All Products
Search
Document Center

E-MapReduce:Terms

Last Updated:Jul 15, 2024

This topic describes the terms of E-MapReduce (EMR) Serverless Spark to help you better understand the service.

Term

Description

workspace

The basic unit for business development. A workspace contains jobs, computing resources, and permissions that are isolated from those in other workspaces.

resource queue

EMR Serverless Spark uses compute unit (CU) as the basic unit to measure computing resources. 1 CU = 1 CPU core + 4 GiB of memory + Local storage.

Regardless of whether a Spark compute node is a driver or an executor, you can allocate one CU or multiple CUs to the node based on the vCore and memory configuration. EMR Serverless Spark provides a minimum of 20 GiB and a maximum of 160 GiB of local storage space for each compute node. The CU consumed by a job depends on the computation complexity of the job and the distribution of the dependent data. You can view the number of CUs consumed by a job run in the job run list.

compute

A computing resource that is available in an EMR Serverless Spark workspace. A compute can be associated with a queue and provides the infrastructure that is required to run SQL statements and the Notebook environment.

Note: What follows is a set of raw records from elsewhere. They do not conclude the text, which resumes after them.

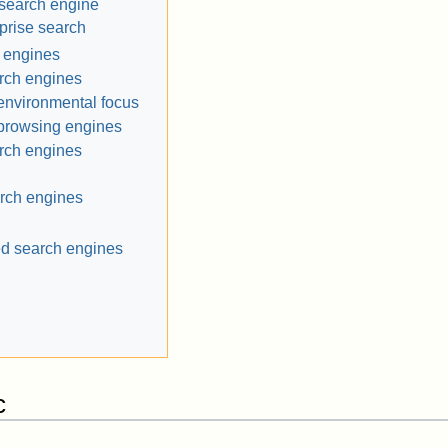
search engine
prise search
 engines
rch engines
environmental focus
browsing engines
rch engines
arch engines
ed search engines
c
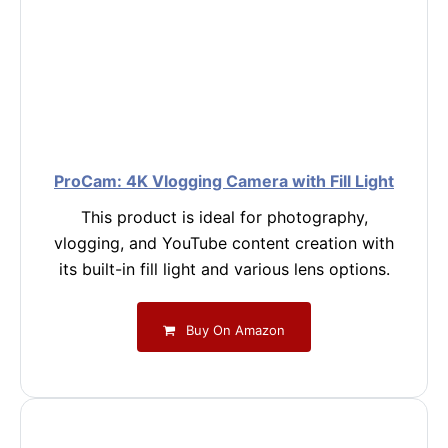
ProCam: 4K Vlogging Camera with Fill Light
This product is ideal for photography,
vlogging, and YouTube content creation with
its built-in fill light and various lens options.
Buy On Amazon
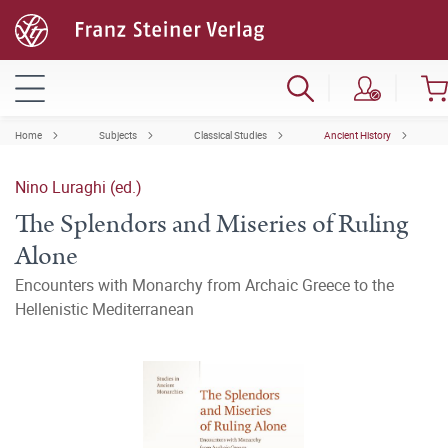
Home
Subjects
Classical Studies
Ancient History
Nino Luraghi (ed.)
The Splendors and Miseries of Ruling
Alone
Encounters with Monarchy from Archaic Greece to the
Hellenistic Mediterranean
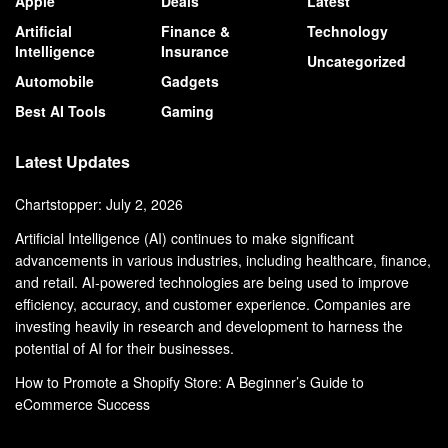
Apple
Deals
Latest
Artificial
Finance &
Technology
Intelligence
Insurance
Uncategorized
Automobile
Gadgets
Best AI Tools
Gaming
Latest Updates
Chartstopper: July 2, 2026
Artificial Intelligence (AI) continues to make significant
advancements in various industries, including healthcare, finance,
and retail. AI-powered technologies are being used to improve
efficiency, accuracy, and customer experience. Companies are
investing heavily in research and development to harness the
potential of AI for their businesses.
How to Promote a Shopify Store: A Beginner’s Guide to
eCommerce Success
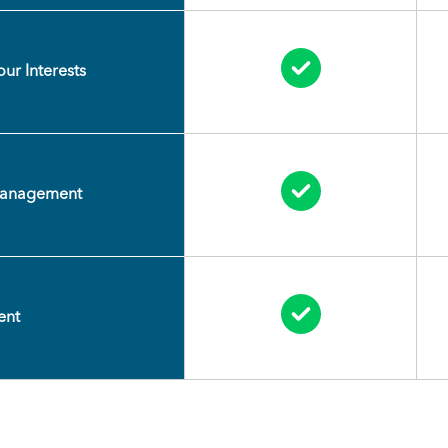
Circle Check
ur Interests
Circle Check
Management
Circle Check
ent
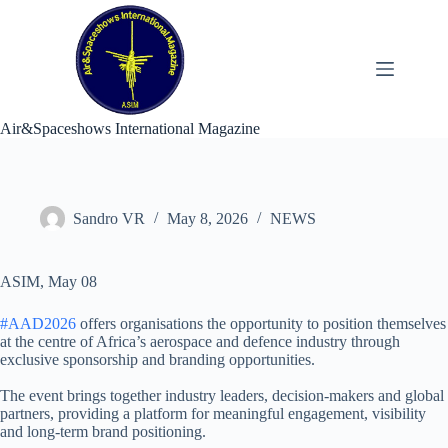
Skip
to
content
Air&Spaceshows International Magazine
Sandro VR
May 8, 2026
NEWS
ASIM, May 08
#AAD2026
offers organisations the opportunity to position themselves
at the centre of Africa’s aerospace and defence industry through
exclusive sponsorship and branding opportunities.
The event brings together industry leaders, decision-makers and global
partners, providing a platform for meaningful engagement, visibility
and long-term brand positioning.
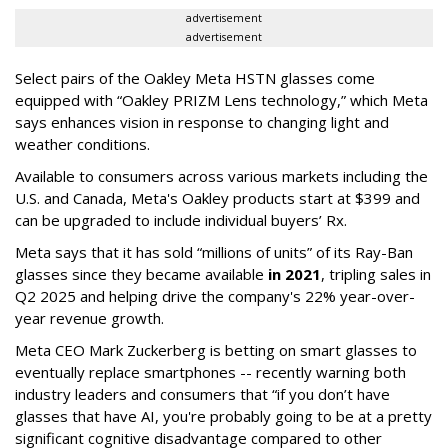
advertisement
advertisement
Select pairs of the Oakley Meta HSTN glasses come
equipped with “Oakley PRIZM Lens technology,” which Meta
says enhances vision in response to changing light and
weather conditions.
Available to consumers across various markets including the
U.S. and Canada, Meta's Oakley products start at $399 and
can be upgraded to include individual buyers’ Rx.
Meta says that it has sold “millions of units” of its Ray-Ban
glasses since they became available
in 2021
, tripling sales in
Q2 2025 and helping drive the company's 22% year-over-
year revenue growth.
Meta CEO Mark Zuckerberg is betting on smart glasses to
eventually replace smartphones -- recently warning both
industry leaders and consumers that “if you don’t have
glasses that have AI, you're probably going to be at a pretty
significant cognitive disadvantage compared to other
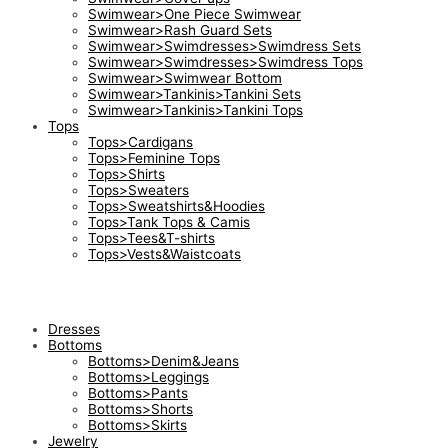
Swimwear>One Piece Swimwear
Swimwear>Rash Guard Sets
Swimwear>Swimdresses>Swimdress Sets
Swimwear>Swimdresses>Swimdress Tops
Swimwear>Swimwear Bottom
Swimwear>Tankinis>Tankini Sets
Swimwear>Tankinis>Tankini Tops
Tops
Tops>Cardigans
Tops>Feminine Tops
Tops>Shirts
Tops>Sweaters
Tops>Sweatshirts&Hoodies
Tops>Tank Tops & Camis
Tops>Tees&T-shirts
Tops>Vests&Waistcoats
Dresses
Bottoms
Bottoms>Denim&Jeans
Bottoms>Leggings
Bottoms>Pants
Bottoms>Shorts
Bottoms>Skirts
Jewelry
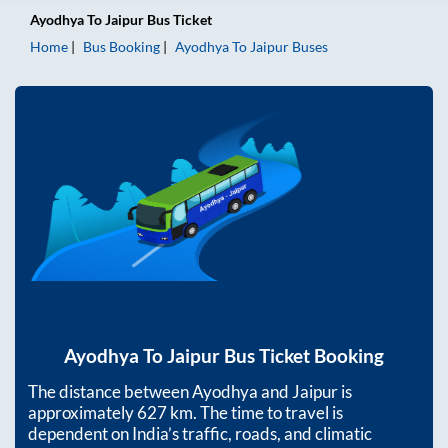
Ayodhya
To
Jaipur
Bus Ticket
Home
Bus Booking
Ayodhya
To
Jaipur
Buses
Ayodhya
To
Jaipur
Bus Ticket Booking
The distance between
Ayodhya
and
Jaipur
is
approximately
627
km. The time to travel is
dependent on India’s traffic, roads, and climatic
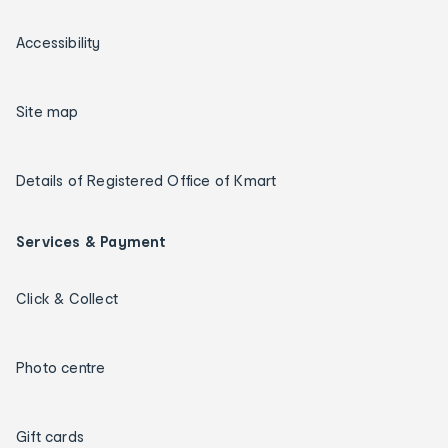
Accessibility
Site map
Details of Registered Office of Kmart
Services & Payment
Click & Collect
Photo centre
Gift cards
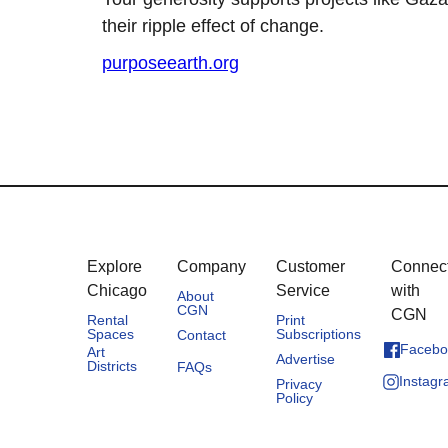
their ripple effect of change.
purposeearth.org
Explore
Company
Customer
Connec
Chicago
Service
with
About
CGN
CGN
Rental
Print
Spaces
Subscriptions
Contact
Facebo
Art
Advertise
Districts
FAQs
Instag
Privacy
Policy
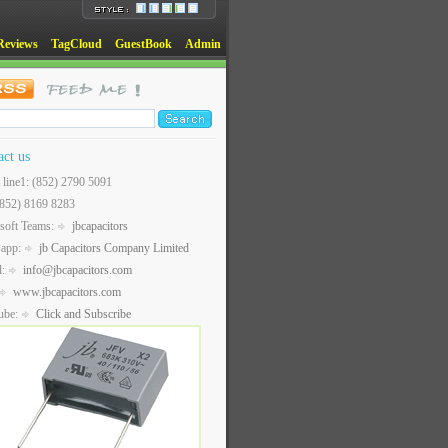
Reviews
TagCloud
GuestBook
Admin
act us
t line1: (852) 2790 5091
(852) 8169 8283
soft Teams:
jbcapacitors
sapp:
jb Capacitors Company Limited
l:
info@jbcapacitors.com
www.jbcapacitors.com
ube:
Click and Subscribe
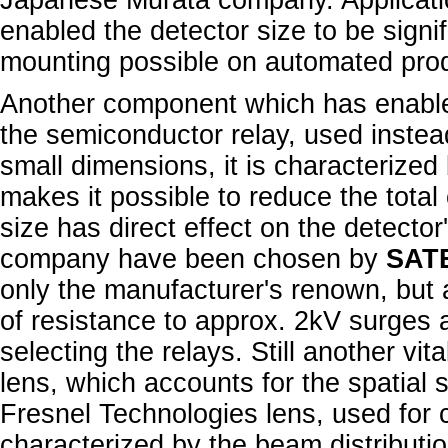
Japanese Murata company. Application
enabled the detector size to be signi
mounting possible on automated prod
Another component which has enabled
the semiconductor relay, used instead 
small dimensions, it is characterize
makes it possible to reduce the tota
size has direct effect on the detector'
company have been chosen by
SAT
only the manufacturer's renown, but 
of resistance to approx. 2kV surges 
selecting the relays. Still another vi
lens, which accounts for the spatial
Fresnel Technologies lens, used for 
characterized by the beam distributi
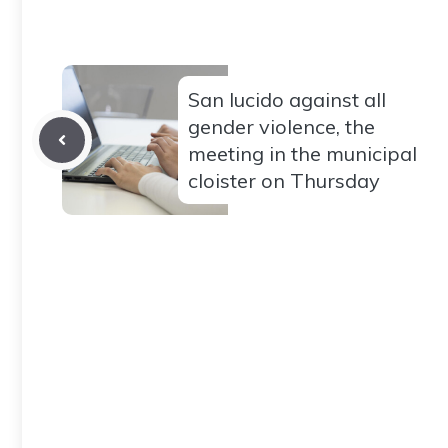
San lucido against all
gender violence, the
meeting in the municipal
cloister on Thursday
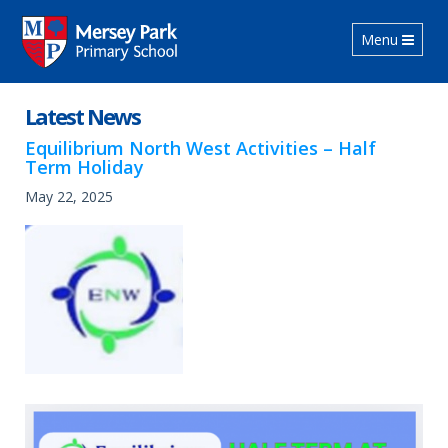
Toggle navig
Menu
Latest News
Equilibrium North West Activities – Half
Term Holiday
May 22, 2025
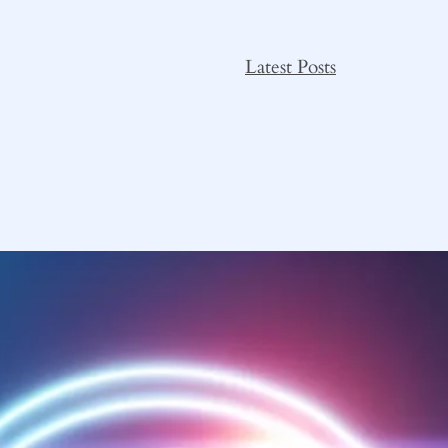
Latest Posts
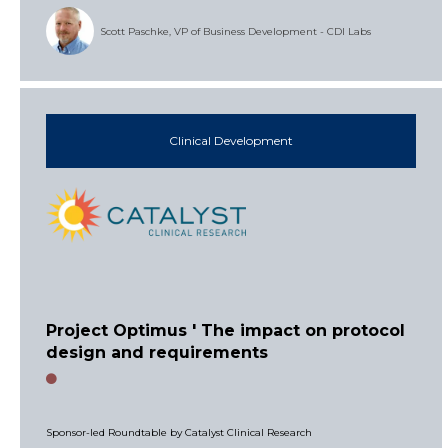
Scott Paschke, VP of Business Development - CDI Labs
Clinical Development
Project Optimus ' The impact on protocol
design and requirements
Sponsor-led Roundtable by Catalyst Clinical Research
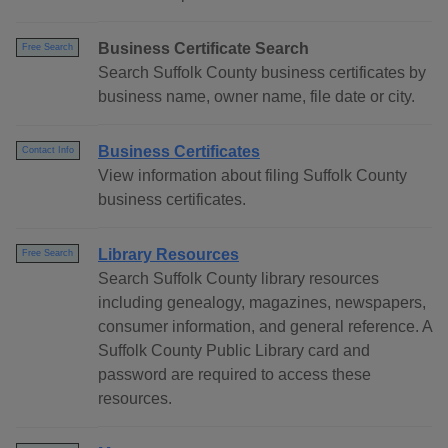
Business Certificate Search
Free Search
Search Suffolk County business certificates by
business name, owner name, file date or city.
Business Certificates
Contact Info
View information about filing Suffolk County
business certificates.
Library Resources
Free Search
Search Suffolk County library resources
including genealogy, magazines, newspapers,
consumer information, and general reference. A
Suffolk County Public Library card and
password are required to access these
resources.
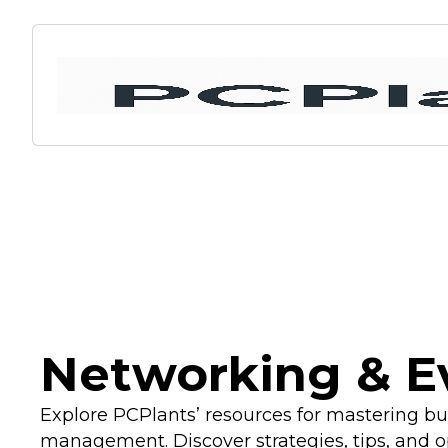
Networking & E
Explore PCPlants’ resources for mastering b
management. Discover strategies, tips, and o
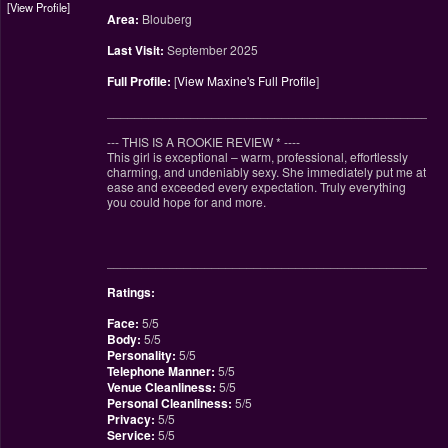
View Profile
Area:
Blouberg
Last Visit:
September 2025
Full Profile:
[
View Maxine's Full Profile
]
________________________________________________
--- THIS IS A ROOKIE REVIEW
*
----
This girl is exceptional – warm, professional, effortlessly
charming, and undeniably sexy. She immediately put me at
ease and exceeded every expectation. Truly everything
you could hope for and more.
________________________________________________
Ratings:
Face:
5/5
Body:
5/5
Personality:
5/5
Telephone Manner:
5/5
Venue Cleanliness:
5/5
Personal Cleanliness:
5/5
Privacy:
5/5
Service:
5/5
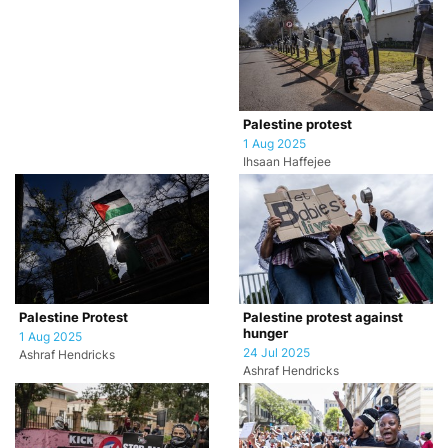
Palestine protest
1 Aug 2025
Ihsaan Haffejee
Palestine Protest
Palestine protest against
hunger
1 Aug 2025
24 Jul 2025
Ashraf Hendricks
Ashraf Hendricks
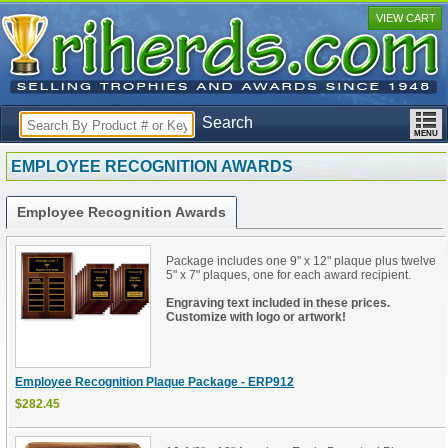
VIEW CART
Search
EMPLOYEE RECOGNITION AWARDS
Employee Recognition Awards
Package includes one 9" x 12" plaque plus twelve
5" x 7" plaques, one for each award recipient.
Engraving text included in these prices.
Customize with logo or artwork!
Employee Recognition Plaque Package - ERP912
$282.45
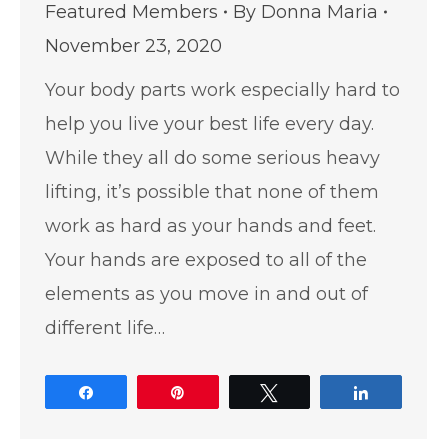
Featured Members
By
Donna Maria
November 23, 2020
Your body parts work especially hard to
help you live your best life every day.
While they all do some serious heavy
lifting, it’s possible that none of them
work as hard as your hands and feet.
Your hands are exposed to all of the
elements as you move in and out of
different life…
Share
Pin
Tweet
Share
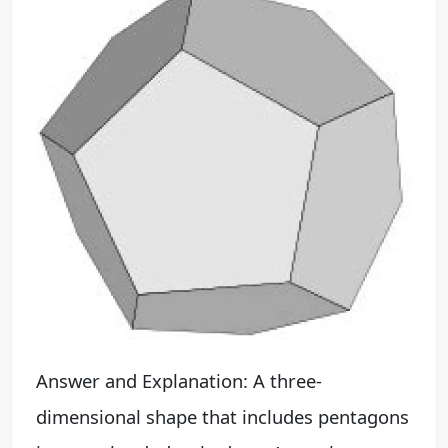
Answer and Explanation: A three-
dimensional shape that includes pentagons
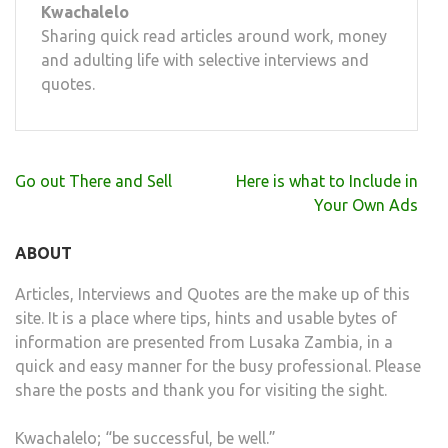
Kwachalelo
Sharing quick read articles around work, money
and adulting life with selective interviews and
quotes.
Post
Go out There and Sell
Here is what to Include in
navigation
Your Own Ads
ABOUT
Articles, Interviews and Quotes are the make up of this
site. It is a place where tips, hints and usable bytes of
information are presented from Lusaka Zambia, in a
quick and easy manner for the busy professional. Please
share the posts and thank you for visiting the sight.
Kwachalelo; “be successful, be well.”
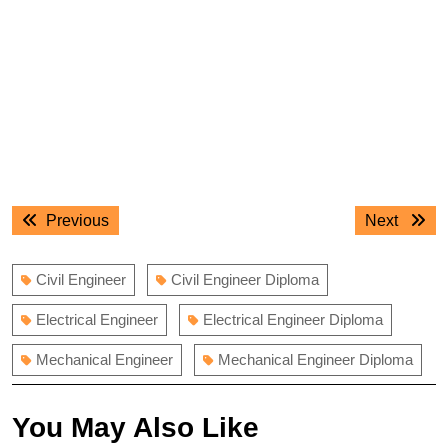
Post
Previous
Next
Previous
Next
navigation
post:
post:
Civil Engineer
Civil Engineer Diploma
Electrical Engineer
Electrical Engineer Diploma
Mechanical Engineer
Mechanical Engineer Diploma
You May Also Like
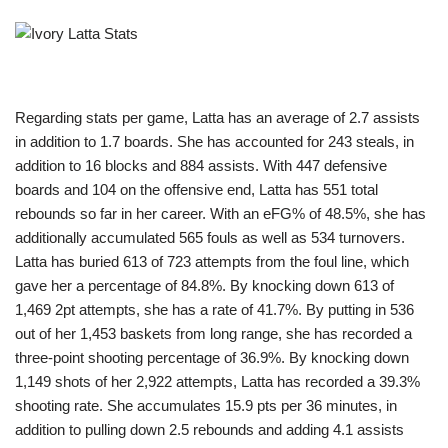
Regarding stats per game, Latta has an average of 2.7 assists
in addition to 1.7 boards. She has accounted for 243 steals, in
addition to 16 blocks and 884 assists. With 447 defensive
boards and 104 on the offensive end, Latta has 551 total
rebounds so far in her career. With an eFG% of 48.5%, she has
additionally accumulated 565 fouls as well as 534 turnovers.
Latta has buried 613 of 723 attempts from the foul line, which
gave her a percentage of 84.8%. By knocking down 613 of
1,469 2pt attempts, she has a rate of 41.7%. By putting in 536
out of her 1,453 baskets from long range, she has recorded a
three-point shooting percentage of 36.9%. By knocking down
1,149 shots of her 2,922 attempts, Latta has recorded a 39.3%
shooting rate. She accumulates 15.9 pts per 36 minutes, in
addition to pulling down 2.5 rebounds and adding 4.1 assists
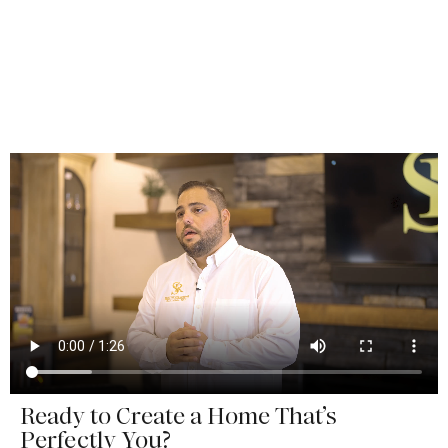
Ready to Create a Home That’s
Perfectly You?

If a compute is not used by jobs within 45 minutes, the system automatically terminates the compute to release the resources. You can change the engine version and queue with which a compute is associated on the Compute page. You can also modify Spark parameters based on your business requirements.

draft file

A draft file is a job that is being developed on the job development page of EMR Serverless Spark. It is not complete or needs further modification.

publish

The action to publish a draft file. To prevent draft files under modification from affecting the scheduling of jobs, publish a draft file only if the file does not need further modification. The publishing of draft files help isolate the development and production environments.

job run

In the job orchestration system, a job run ID is generated every time when a workflow runs.

workflow

An orderly process that consists of a series of jobs that depend on one another and are run in a specific order.

user

A term that is used in access control. You can add a Resource Access Management (RAM) user as a member of a workspace and then grant the RAM user the required permissions to manage jobs and resources in the workspace.

role

A term that is used in access control. One user can assume multiple roles. Multiple users can assume the same role. After you grant permissions to a role, all users who assume this role have the same permissions.